In September 2023, a report by the Public Accounts Committee, Tackling Fraud and Corruption Against Government, stated that,
“in addition to the £10 billion of tax fraud and £6.4 billion of benefit fraud last year … government lost somewhere between £2.5 billion to £28.5 billion from fraud and error, but it does not know exactly where or how”.
It referred to “fraud and error”. The Government have no idea how much of this is due to fraud and how much is due to error; therefore, they are really floundering.
Surely the Government’s logic in terms of fraud detection and prevention through surveillance ought to apply to this £28.5 billion too. If my suggestion were adopted, it would certainly help with fighting fraud.

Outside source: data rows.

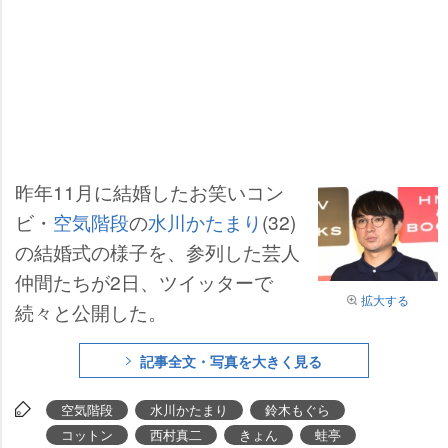
昨年11月に結婚したお笑いコン
ビ・
空気階段
の
水川かたまり
(32)
の結婚式の様子を、参列した芸人
仲間たちが2日、ツイッターで
拡大する
続々と公開した。
記事全文・写真を大きく見る
空気階段
水川かたまり
鈴木もぐら
コットン
西村真二
きょん
蛙亭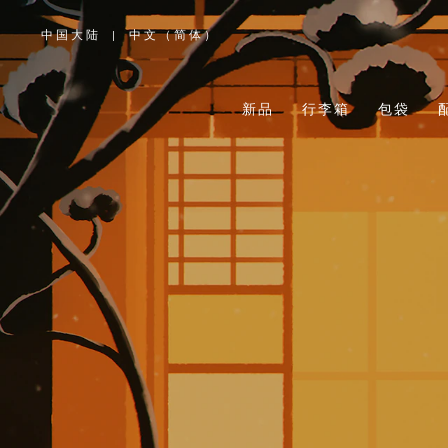
中国大陆
|
中文（简体）
,
请
选
择
您
所
新品
行李箱
包袋
在
的
国
家/
地
区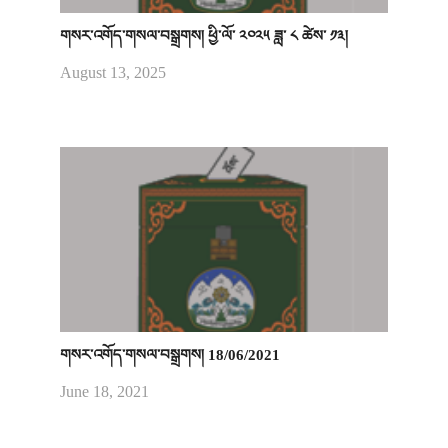
གསར་འགོད་གསལ་བསྒྲགས། ཕྱི་ལོ་ ༢༠༢༥ ཟླ་ ༨ ཚེས་ ༡༣།
August 13, 2025
གསར་འགོད་གསལ་བསྒྲགས། 18/06/2021
June 18, 2021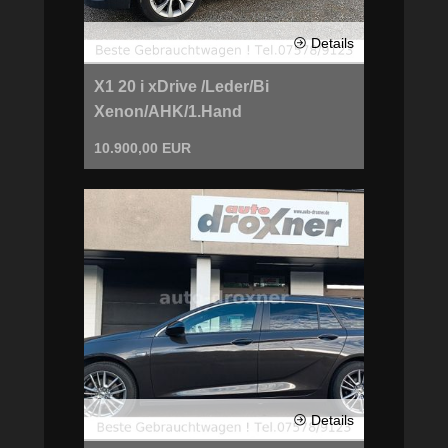
Details
X1 20 i xDrive /Leder/Bi
Xenon/AHK/1.Hand
10.900,00 EUR
Details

Of course, the full extent of fraud is not known. A document published on 14 March 2024, Government Counter Fraud Functional Strategy 2024-27, estimates that fraud and error each year is between £33 billion and £59 billion, but, again, the Government are not going after the bank accounts of those who may be benefiting from it. Not only are billions at risk; billions have already been written off. The Department of Health and Social Care’s accounts for 2023 refer to £9.9 billion possibly being written off due to fraud or error.
I apologise; I have two elements to address, as I said earlier, so, if noble Lords will permit me, I will finish what I have to say. The Government are taking legal action against PPE Medpro, a company controlled by the noble Baroness, Lady Mone, and Mr Doug Barrowman, but no powers have been taken to look at their bank accounts. No powers have been taken to follow the money. Without access to their bank accounts, it is hard to know how exactly the money from these contracts flowed.

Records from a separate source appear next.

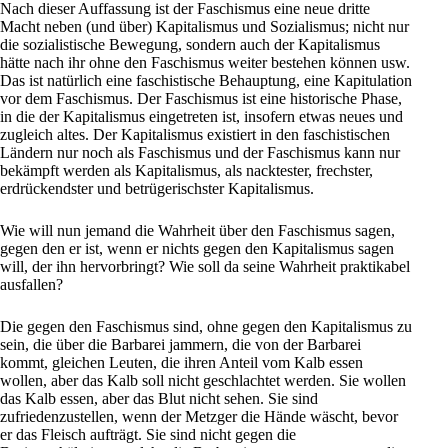
Nach dieser Auffassung ist der Faschismus eine neue dritte
Macht neben (und über) Kapitalismus und Sozialismus; nicht nur
die sozialistische Bewegung, sondern auch der Kapitalismus
hätte nach ihr ohne den Faschismus weiter bestehen können usw.
Das ist natürlich eine faschistische Behauptung, eine Kapitulation
vor dem Faschismus. Der Faschismus ist eine historische Phase,
in die der Kapitalismus eingetreten ist, insofern etwas neues und
zugleich altes. Der Kapitalismus existiert in den faschistischen
Ländern nur noch als Faschismus und der Faschismus kann nur
bekämpft werden als Kapitalismus, als nacktester, frechster,
erdrückendster und betrügerischster Kapitalismus.
Wie will nun jemand die Wahrheit über den Faschismus sagen,
gegen den er ist, wenn er nichts gegen den Kapitalismus sagen
will, der ihn hervorbringt? Wie soll da seine Wahrheit praktikabel
ausfallen?
Die gegen den Faschismus sind, ohne gegen den Kapitalismus zu
sein, die über die Barbarei jammern, die von der Barbarei
kommt, gleichen Leuten, die ihren Anteil vom Kalb essen
wollen, aber das Kalb soll nicht geschlachtet werden. Sie wollen
das Kalb essen, aber das Blut nicht sehen. Sie sind
zufriedenzustellen, wenn der Metzger die Hände wäscht, bevor
er das Fleisch aufträgt. Sie sind nicht gegen die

The noble Lord, Lord Agnew, resigned live in this House on 24 January 2022. Why? He said it was because the Government had no fraud strategy. He said:
“Schoolboy errors were made: for example, allowing more than 1,000 companies to receive bounce-back loans which were not even trading when Covid struck”.
He went on,
“three out of the seven main lenders account for 87% of loans paid out to companies already dissolved
”.—[Official Report, 24/1/22; col. 20.]
.
None of this can happen without the involvement of banks, accountants, lawyers, financial services experts, company formation agents, directors and other advisers, so why are the Government not taking on powers to focus on those individuals?
There are also companies that have regularly short-changed the public purs,; for example, by overcharging the NHS for drugs. They, too, are clearly depleting the public purse. UK emergency services were overcharged by £200 million a year for a communications network. No companies faced any surveillance. Energy companies are overcharging, and defence companies have overcharged the Government by millions. Serco and G4S have overcharged the Government for monitoring services. What I am saying is that the bank accounts of any company, individual or organisation receiving public money ought to be given the same monitoring treatment as the Government are proposing for those receiving public money in the form of benefits and pensions.